In a more speculative vein, we might suggest that scholastic thinking provides the perfect vehicle for the ideological defense of bureaucracy, to the extent that both seem to reveal a distrust of the future. Both try to manage the novel, whether in the form of events or people, by insisting that it find its place within the framework of pre-established procedures and beliefs. To the bureaucratic "management" of diverse people and experiences, scholasticism offers a method that seeks to locate deductively the new within the horizon of the prevailing mindscape. Neither Scholasticism nor bureaucracy is prepared or able to confront the novel on its own terms ‑‑ to engage it dialogically with a view to achieving an intelligent reordering of existing beliefs and practices. Both seek to manage the novel because they cannot, perhaps fear to, speak to and with it. Hence, their theoretical retreat into assured grounds of belief, dogmatically entertained and continually reasserted, in support of which they inevitably lay claim to a privileged access to "The Truth" for their authorities, whether "specialists," "elites," or historical forefathers. (It may well be, as some have suggested, that the psychic base of both bureaucracy and scholasticism lies in the "authoritarian" character‑structure.) In point of fact, while these modes of activity need not in principle rule out socially progressive positions with respect to matters of value, they tend conceptually to frame their transactions with the world in such a way as to make such options less defensible, if not actually "inappropriate." A further quite significant consequence of this procedural rooting in a privileged access to "The Truth" of their basic assumptions is that no available procedure remains for the dialogic encounter of diverse positions. A dialogue over first principles or fundamental mindscapes is ruled out in advance. Hence, the interpersonal consequences of this inability intelligently to confront the novel can only be warfare, whether explicit or not, and a struggle for domination. To this question of the centrality of dialogue in matters philosophical I will return later.
All classical philosophy, it may be argued, contained a prescriptive or programmatic thrust, that is, it defended values and proposed ways of living. Sometimes this was explicit, often it remained latent. It is important to recognize this pervasive characteristic of philosophical reflection, which often lies hidden behind the articulated purpose of an impartial investigation into the Real. It certainly has not been my intention to seek to discredit this programmatic character of philosophy. As I draw out the positive conclusions of this study later on, I will attempt to make quite clear some of the programmatic dimensions that I believe philosophy ought explicitly to take. It is only when the prescriptive is hidden within the confines of an unanalyzed metaphysics that genuine philosophical reflection is in danger of being made to serve alien ideological functions.
As my discussion of the problem of ideology has made clear, it is not possible objectively to draw a hard and fast line between the search for "truth" and ideology. On the personal side, this is of course not the case. There is a simple line to be drawn between one whose conscious intent is to achieve the most adequate theoretical mapping of the domain of the Real, and one whose aim is the manipulation of inquiry in the service of some fixed, prior interest, even though the latter will usually to keep his purpose hidden in order to increase the impact of his claims.
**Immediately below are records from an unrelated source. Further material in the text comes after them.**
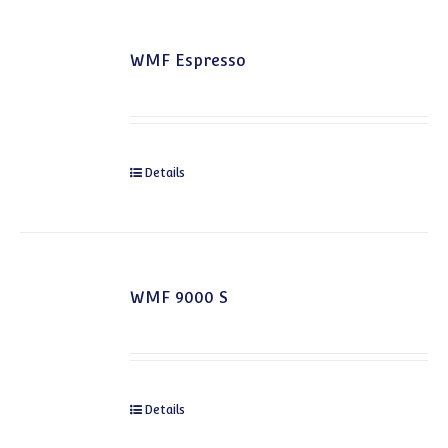
WMF Espresso
Details
WMF 9000 S
Details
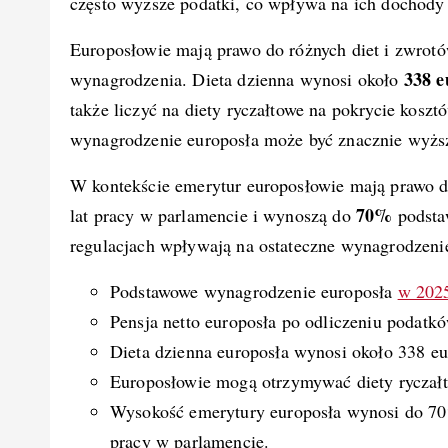
często wyższe podatki, co wpływa na ich dochody '
Europosłowie mają prawo do różnych diet i zwrotó
338 e
wynagrodzenia. Dieta dzienna wynosi około
także liczyć na diety ryczałtowe na pokrycie koszt
wynagrodzenie europosła może być znacznie wyżs
W kontekście emerytur europosłowie mają prawo do
70%
lat pracy w parlamencie i wynoszą do
podst
regulacjach wpływają na ostateczne wynagrodzenie
Podstawowe wynagrodzenie europosła
w 202
Pensja netto europosła po odliczeniu podatk
Dieta dzienna europosła wynosi około 338 eu
Europosłowie mogą otrzymywać diety ryczałt
Wysokość emerytury europosła wynosi do 70
pracy w parlamencie.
But given equal sincerity in the search for truth, and abstracting from the psychodynamic question of "self‑deception" or "rationalization," the objective philosophical problem of ideology would seem to come down finally to the question of the extent to which the inquiry in question remained open to critical and self‑critical interrogation of its assumptions and procedures ‑of its essential mindscape ‑‑ as well as to its social location and to the consequences of its positions. Crucially in question here is the willingness to enter into dialogue with critical confrontations to its positions arising out of encounters with adherents of divergent views, as well as the continual openness to novelties in experience.
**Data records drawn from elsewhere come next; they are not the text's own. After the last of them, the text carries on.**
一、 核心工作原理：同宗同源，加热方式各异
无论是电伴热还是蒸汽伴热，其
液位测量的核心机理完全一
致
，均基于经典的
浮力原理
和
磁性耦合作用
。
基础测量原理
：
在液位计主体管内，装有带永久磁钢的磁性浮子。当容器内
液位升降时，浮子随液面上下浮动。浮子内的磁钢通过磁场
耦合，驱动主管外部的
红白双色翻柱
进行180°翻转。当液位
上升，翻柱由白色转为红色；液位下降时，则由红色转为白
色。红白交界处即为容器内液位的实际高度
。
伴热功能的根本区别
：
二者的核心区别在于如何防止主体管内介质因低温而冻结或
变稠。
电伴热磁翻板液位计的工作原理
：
Still further, and most crucially here when "classical philosophy" is in question, the satisfaction of these procedural constraints does not obviate the need for succeeding generations to use their historical vantage point as a new perspective from which to subject the most advanced levels of philosophical inquiry to sustained critical analysis. Such analysis may reveal prejudices of past ages, which may have limited those inquiries in ways unsuspected, perhaps biasing them in the service of certain restricted social or class interests. It should be clear, therefore, that each generation must continually recreate its own philosophy in the light of the new perspectives that are ever emerging out of the movement of experience. Let me briefly concretize these remarks.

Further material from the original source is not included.